Hidayah Itu Dicari, Bukan Ditunggu (1)
Kita membutuhkan hidayah untuk mengenali kebenaran, butuh pula hidayah untuk mampu berpegang teguh diatasnya.
SumatraLink.id – Sudah banyak yang tadinya benci dan atau abai dengan keagungan Islam, akhirnya memeluk agama samawi tersebut. Banyak kisah dari sahabat Nabi Muhammad Sholallahu’alaihi wassalam (SAW) hingga umat akhir zaman ini, yang sebelumnya memerangi dakwahnya, ujung-ujungnya mendapat hidayah (atau hijrah) masuk Islam.
Kita layak terpukau dengan kisah orang-orang yang mendapatkan hidayah, lalu hidayah itu mengubah drastis jalan hidupnya. Tapi kita juga pantas bertanya, mengapa tingkat kebaikan kita tidak setinggi mereka tersebut?

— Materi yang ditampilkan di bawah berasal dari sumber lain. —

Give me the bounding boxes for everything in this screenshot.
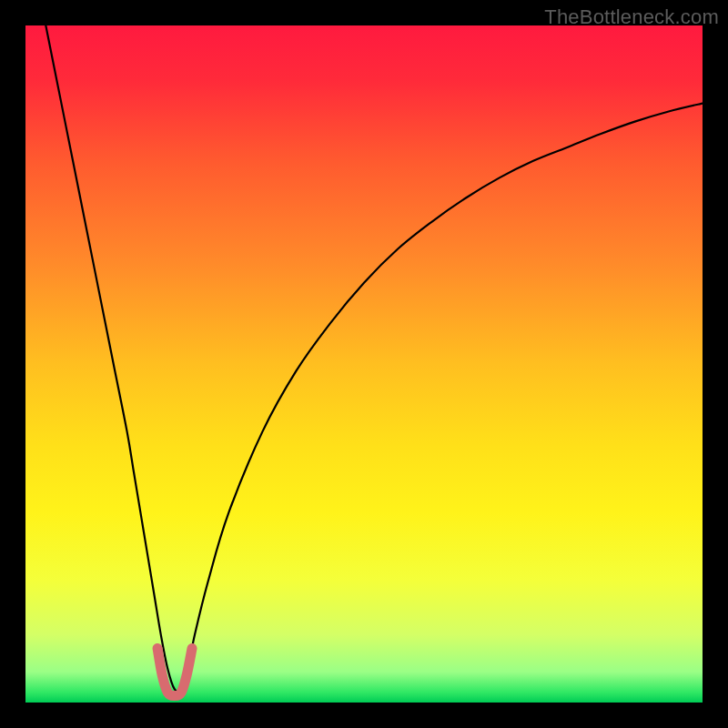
gradient-background: [25, 25, 703, 703]
plot-area: [25, 25, 703, 703]
chart-svg: [25, 25, 703, 703]
chart-frame: TheBottleneck.com: [0, 0, 728, 728]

Padahal kita sudah lama memeluk agama Islam bahkan dari lahir secara turun temurun, tapi mengapa Islam kita masih biasa-biasa saja? Baik dalam hal ilmu, amal, maupun peran yang dapat kita lakukan untuk kemajuan dan pembelaan Agama Islam.
Kemampuan seseorang untuk melahirkan amal, bergantung seberapa besar kadar hidayah yang bersemayam di hatinya. Baik hidayah irsyad ( petunjuk) yang berupa pengetahuan terhadap kebenaran, juga hidayah taufik yang menjadikan kebutuhan manusia untuk mendapatkan hidayah. Untuk itu, manusia memerlukan hidayah untuk memperoleh setiap maslahat, baik duniawi maupun ukhrowi.
Inilah jawabannya, meskipun kita telah mendapatkan hidayah Islam, mengapa masih tetap diperintahkan memohon hidayah kepada Allah, paling minimal sebanyak 17 kali dalam sehari semalam kita membaca sekaligus meminta di dalam sholat fardhu dan sunnah setelah takbiraul ihrom. “Tunjukkilah kami jalan yang lurus,” (QS. Al-Fatihah: 6)
Selain hidayah Islam, kita juga membutuhkan hidayah yang bersifat tafshili. Untuk menjalani Islam dengan benar, kita perlu hidayah ilmu. Kita perlu petunjuk, apa yang harus kita imani, bagaimana cara kita beribadah kepada Allah, apa saja rincian kebaikan, sehingga kita bisa menjalankan, mana jenis kemaksiatan yang harus kita hindari. Ini semua butuh hidayah irsyad, memerlukan petunjuk ilmu.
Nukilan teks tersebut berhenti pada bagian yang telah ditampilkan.